Kebakaran kemudian menyebabkan asap pekat. Menghasilkan emisi gas rumah kaca (GRK) terutama CO2, N2O, dan CH4 yang
berkontribusi terhadap perubahan iklim. NASA memperkirakan 600 juta ton gas rumah kaca telah dilepas akibat kebakaran hutan
di Indonesia tahun ini. Jumlah itu kurang lebih setara dengan emisi tahunan gas
yang dilepas Jerman.
25,6 juta orang terpapar
asap dan mengakibatkan 324.152
jiwa yang menderita ISPA dan pernafasan lain akibat asap. Indeks standar
pencemaran udara (ISPU) melampaui batas berbahaya. Bahkan hingga enam kali
lipat seperti yang terjadi di Kalimantan Tengah dan Kalimantan Barat. 12 orang
anak-anak meninggal dunia akibat asap dari kebakaran hutan dan lahan. 4 balita
di Kalteng, 3 orang di Jambi, 1 orang di Kalbar, 3 di Riau dan 1 orang di
Sumsel.
Kualitas udara yang sangat berbahaya juga mengakibatkan anak-anak terpaksa
diliburkan dari sekolah. Di Riau, 1,6 juta anak-anak sekolah diliburkan. Di
Jambi sudah dua bulan diliburkan. Bahkan di Sumsel, pemerintah baru meliburkan
sekolah walaupun status ISPU sudah sangat berbahaya. Penerbangan terganggu di
Kalbar dan Sumsel. Bahkan lumpuh di Riau, Jambi dan Kalteng.

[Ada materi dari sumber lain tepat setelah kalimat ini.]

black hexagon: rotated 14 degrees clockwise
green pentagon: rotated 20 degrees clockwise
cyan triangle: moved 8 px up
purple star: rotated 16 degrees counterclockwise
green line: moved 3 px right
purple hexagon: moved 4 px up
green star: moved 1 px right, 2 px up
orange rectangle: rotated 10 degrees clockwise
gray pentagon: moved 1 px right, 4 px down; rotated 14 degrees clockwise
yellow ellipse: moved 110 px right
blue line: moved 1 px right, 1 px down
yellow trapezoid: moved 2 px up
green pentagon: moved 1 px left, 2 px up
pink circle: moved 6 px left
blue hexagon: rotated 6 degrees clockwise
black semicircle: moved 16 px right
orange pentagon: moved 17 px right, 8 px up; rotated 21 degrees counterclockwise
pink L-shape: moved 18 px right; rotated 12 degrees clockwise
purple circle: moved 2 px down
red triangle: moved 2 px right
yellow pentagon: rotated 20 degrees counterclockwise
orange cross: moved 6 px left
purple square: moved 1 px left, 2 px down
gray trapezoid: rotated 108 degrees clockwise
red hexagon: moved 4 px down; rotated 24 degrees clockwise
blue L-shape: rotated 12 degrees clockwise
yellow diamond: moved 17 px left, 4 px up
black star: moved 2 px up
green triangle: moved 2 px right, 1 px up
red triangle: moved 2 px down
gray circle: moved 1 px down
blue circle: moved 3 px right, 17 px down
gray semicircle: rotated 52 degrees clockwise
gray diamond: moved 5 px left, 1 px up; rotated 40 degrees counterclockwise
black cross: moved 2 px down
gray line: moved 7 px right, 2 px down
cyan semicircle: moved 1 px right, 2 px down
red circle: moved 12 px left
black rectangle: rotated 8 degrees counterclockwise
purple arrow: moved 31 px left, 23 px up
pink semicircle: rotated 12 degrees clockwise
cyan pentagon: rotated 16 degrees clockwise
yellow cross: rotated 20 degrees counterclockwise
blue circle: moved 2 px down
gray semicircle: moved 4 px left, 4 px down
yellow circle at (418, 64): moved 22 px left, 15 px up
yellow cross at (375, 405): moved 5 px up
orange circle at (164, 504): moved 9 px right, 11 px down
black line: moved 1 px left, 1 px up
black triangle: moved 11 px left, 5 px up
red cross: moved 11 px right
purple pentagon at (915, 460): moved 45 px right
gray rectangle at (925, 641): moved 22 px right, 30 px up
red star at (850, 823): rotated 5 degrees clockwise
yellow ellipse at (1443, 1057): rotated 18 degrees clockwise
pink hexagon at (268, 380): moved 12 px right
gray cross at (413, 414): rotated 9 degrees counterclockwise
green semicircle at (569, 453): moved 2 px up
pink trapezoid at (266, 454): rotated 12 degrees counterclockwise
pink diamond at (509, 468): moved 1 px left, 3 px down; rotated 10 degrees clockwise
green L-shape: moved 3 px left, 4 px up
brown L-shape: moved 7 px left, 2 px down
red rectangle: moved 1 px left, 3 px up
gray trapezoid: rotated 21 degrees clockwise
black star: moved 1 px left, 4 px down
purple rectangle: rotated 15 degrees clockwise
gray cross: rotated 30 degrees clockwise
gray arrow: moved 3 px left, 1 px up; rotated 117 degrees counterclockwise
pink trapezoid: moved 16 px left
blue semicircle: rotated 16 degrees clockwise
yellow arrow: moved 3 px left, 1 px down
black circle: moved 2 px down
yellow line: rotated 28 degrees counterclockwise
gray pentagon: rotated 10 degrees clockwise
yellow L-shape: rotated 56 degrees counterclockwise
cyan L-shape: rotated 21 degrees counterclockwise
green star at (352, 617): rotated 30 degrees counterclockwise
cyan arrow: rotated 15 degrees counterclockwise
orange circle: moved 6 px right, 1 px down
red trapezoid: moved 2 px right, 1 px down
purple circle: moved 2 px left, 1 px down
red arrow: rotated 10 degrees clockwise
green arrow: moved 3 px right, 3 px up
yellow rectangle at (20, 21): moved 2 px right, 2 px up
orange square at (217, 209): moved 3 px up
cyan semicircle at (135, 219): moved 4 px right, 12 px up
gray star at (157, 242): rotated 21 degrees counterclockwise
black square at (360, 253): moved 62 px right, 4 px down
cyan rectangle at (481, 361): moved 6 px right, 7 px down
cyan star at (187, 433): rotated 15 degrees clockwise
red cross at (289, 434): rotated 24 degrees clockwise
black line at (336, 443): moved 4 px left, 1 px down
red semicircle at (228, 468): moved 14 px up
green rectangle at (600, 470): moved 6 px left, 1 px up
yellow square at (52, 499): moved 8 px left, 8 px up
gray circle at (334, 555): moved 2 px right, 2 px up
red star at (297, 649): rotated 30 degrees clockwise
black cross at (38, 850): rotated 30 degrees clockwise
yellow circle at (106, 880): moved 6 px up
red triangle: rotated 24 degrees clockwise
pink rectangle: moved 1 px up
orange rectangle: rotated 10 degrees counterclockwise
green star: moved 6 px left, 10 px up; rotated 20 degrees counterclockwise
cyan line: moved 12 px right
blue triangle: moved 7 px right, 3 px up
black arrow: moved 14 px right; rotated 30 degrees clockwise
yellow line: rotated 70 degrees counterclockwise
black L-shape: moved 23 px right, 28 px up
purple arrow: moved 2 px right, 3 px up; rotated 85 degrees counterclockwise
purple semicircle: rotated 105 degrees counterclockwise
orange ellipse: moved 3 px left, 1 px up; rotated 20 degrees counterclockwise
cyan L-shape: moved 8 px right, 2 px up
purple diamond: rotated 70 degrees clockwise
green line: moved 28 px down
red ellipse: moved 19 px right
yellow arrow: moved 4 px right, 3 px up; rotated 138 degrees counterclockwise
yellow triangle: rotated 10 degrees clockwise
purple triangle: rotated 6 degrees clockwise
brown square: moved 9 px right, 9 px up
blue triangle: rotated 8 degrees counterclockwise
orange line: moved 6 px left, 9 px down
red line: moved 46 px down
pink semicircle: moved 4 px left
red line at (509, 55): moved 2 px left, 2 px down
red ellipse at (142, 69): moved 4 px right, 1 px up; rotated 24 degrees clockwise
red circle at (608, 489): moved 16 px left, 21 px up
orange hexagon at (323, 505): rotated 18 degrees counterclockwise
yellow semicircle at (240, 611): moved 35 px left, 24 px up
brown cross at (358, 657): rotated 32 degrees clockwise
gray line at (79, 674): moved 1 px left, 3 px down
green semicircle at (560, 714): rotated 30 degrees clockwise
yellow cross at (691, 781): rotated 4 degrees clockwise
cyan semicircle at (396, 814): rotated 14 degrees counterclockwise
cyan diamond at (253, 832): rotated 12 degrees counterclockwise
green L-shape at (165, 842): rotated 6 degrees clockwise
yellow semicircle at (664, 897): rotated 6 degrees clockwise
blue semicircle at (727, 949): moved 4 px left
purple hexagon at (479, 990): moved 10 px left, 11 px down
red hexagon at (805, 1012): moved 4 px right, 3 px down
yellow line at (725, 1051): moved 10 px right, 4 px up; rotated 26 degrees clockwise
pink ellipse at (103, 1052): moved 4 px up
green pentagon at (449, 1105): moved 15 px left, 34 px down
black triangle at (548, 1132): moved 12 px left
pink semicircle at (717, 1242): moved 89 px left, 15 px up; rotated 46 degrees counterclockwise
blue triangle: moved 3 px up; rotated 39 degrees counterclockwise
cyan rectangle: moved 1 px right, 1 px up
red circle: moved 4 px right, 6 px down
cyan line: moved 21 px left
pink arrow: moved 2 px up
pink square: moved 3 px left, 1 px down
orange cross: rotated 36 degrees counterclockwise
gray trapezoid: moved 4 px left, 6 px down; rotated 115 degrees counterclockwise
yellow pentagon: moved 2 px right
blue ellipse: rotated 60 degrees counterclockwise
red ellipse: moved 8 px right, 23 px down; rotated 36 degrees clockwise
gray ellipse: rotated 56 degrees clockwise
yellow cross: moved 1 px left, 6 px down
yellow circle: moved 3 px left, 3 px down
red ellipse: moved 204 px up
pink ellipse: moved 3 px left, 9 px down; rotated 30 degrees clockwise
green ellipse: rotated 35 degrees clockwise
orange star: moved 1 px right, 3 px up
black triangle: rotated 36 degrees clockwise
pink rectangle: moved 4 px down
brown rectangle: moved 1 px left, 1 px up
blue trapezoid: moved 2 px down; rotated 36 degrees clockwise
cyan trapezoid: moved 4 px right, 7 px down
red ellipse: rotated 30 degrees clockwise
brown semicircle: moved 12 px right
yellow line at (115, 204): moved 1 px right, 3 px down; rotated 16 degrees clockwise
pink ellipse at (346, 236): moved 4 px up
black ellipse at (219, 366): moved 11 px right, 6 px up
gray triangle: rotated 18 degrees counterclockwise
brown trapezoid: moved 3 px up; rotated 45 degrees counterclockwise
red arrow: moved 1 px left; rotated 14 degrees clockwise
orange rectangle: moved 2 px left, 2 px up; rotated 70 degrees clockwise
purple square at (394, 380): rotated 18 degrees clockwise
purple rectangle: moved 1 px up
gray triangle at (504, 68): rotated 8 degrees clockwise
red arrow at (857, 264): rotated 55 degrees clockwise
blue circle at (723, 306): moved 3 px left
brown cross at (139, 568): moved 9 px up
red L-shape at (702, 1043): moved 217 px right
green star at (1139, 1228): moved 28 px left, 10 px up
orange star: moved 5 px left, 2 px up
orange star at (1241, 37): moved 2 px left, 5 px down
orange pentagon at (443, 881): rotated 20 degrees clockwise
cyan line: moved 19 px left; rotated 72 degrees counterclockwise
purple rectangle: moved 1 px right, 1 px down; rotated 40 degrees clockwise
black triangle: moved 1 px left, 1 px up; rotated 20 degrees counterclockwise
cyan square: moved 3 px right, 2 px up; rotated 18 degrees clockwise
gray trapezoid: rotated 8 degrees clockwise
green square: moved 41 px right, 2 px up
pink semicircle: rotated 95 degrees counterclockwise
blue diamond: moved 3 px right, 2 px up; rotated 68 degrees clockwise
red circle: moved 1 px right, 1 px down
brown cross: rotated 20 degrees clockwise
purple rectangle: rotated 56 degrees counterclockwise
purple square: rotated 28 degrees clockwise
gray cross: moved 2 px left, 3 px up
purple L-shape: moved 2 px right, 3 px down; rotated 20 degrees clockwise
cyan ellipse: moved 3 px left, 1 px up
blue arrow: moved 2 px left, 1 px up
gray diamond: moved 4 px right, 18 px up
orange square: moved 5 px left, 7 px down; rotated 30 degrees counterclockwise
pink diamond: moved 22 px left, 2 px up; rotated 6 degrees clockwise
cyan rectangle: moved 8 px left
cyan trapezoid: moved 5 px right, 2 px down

Kelima daerah kemudian menyatakan “darurat asap” sehingga
diperlukan upaya Negara untuk memadamkan api selama tiga bula lebih.
Kebakaran dapat mengakibatkan kerusakan fungsi lingkungan,
menimbulkan kerugian bagi masyarakat, bangsa, dan negara serta polusi asap akan
mengganggu hubungan regional dan internasional. Malaysia sudah menyampaikan
nota protes kepada Indonesia. Singapura melalui National Enviroment Agency
(NEA) melayangkan gugatan terhadap lima perusahaan terbakar yang terdaftar di
Singapura.
Entah
mengapa tahun 2019 kebakaran kembali berulang. Ditempat yang sama dan
mengakibatkan jumlah korban yang terus bertambah. Data dari Dinkes menyebutkan
hingga September 2019, jumlah korban ISPA sudah mencapai 64.147 orang. Angka
mengerikan dibandingkan tahun 2015.
Disatu
sisi, Polda Jambi sudah menyatakan 12 perusahan yang menyebabkan kebakaran.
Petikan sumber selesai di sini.